The source material is clear that resolving easement disputes isn’t as simple as pointing at a plat and saying, “My driveway is here.” Surveys may be required. Experts might get involved. History matters—how the easement has been used over time, and whether that use drifted beyond what was granted.
That practical reality is why so many homeowners and landowners start documenting before they confront. Dates of increased traffic. Photos of road condition. Copies of the deed and recorded easement language. Anything that shows whether the neighbor’s new “trespass fee” scheme is actually changing the character of the easement use or interfering with access.
And yes, many people jump straight to “lawyer up,” because early legal advice can prevent the kind of self-help escalation that backfires—like installing your own barrier, moving a fence, or doing something that looks like you’re obstructing access yourself.
The hardest part is living next to someone who thinks access is a business model
What makes this kind of rural drama so draining is that it’s not only about the road. It’s about whether your land stays private, whether your insurance and liability risks go up, and whether every hunting season turns into a negotiation with someone who’s treating your boundary lines like revenue.

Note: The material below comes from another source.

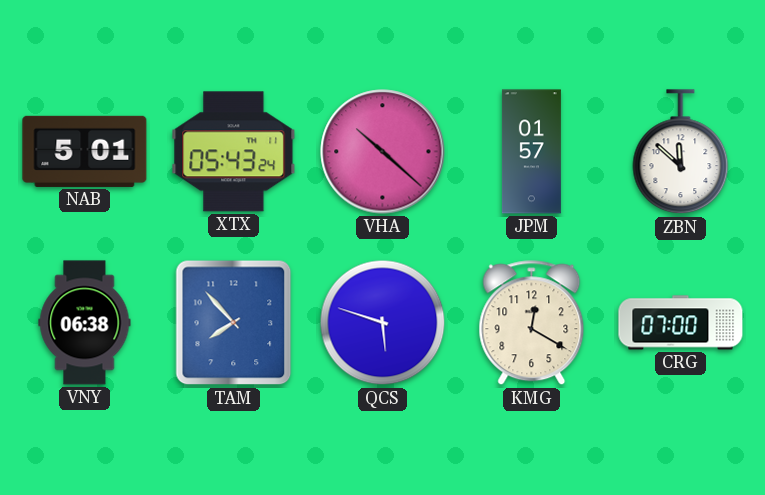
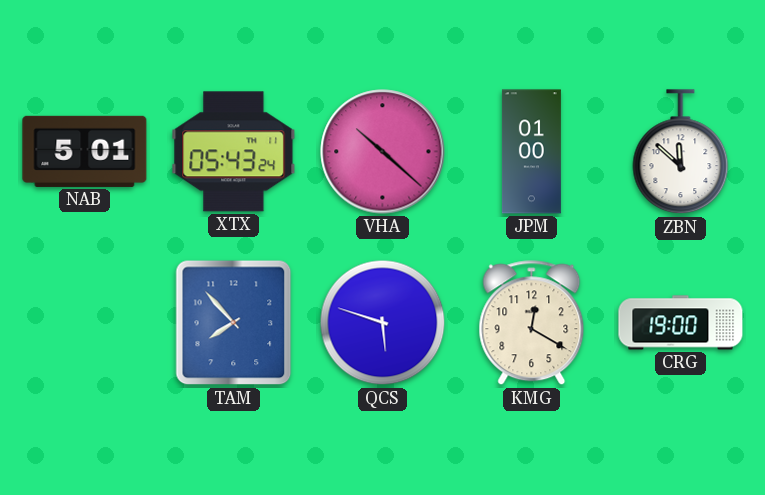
JPM: 01:57 -> 01:00
VNY: 06:38 -> none
CRG: 07:00 -> 19:00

The law doesn’t treat an easement like full ownership, and it doesn’t give the servient owner a free pass to interfere—especially if the interference makes the dominant owner’s access harder. But it also doesn’t offer a quick, tidy fix. As the source points out, these disputes can become seriously complex, and they often require surveys, documentation, and attorney involvement before anyone gets real clarity.
Meanwhile, the road is still there. Trucks still want to use it. And the property owner who just wanted to get to their back field is now staring down a neighbor who thinks a deeded right-of-way is an opportunity to run a toll booth.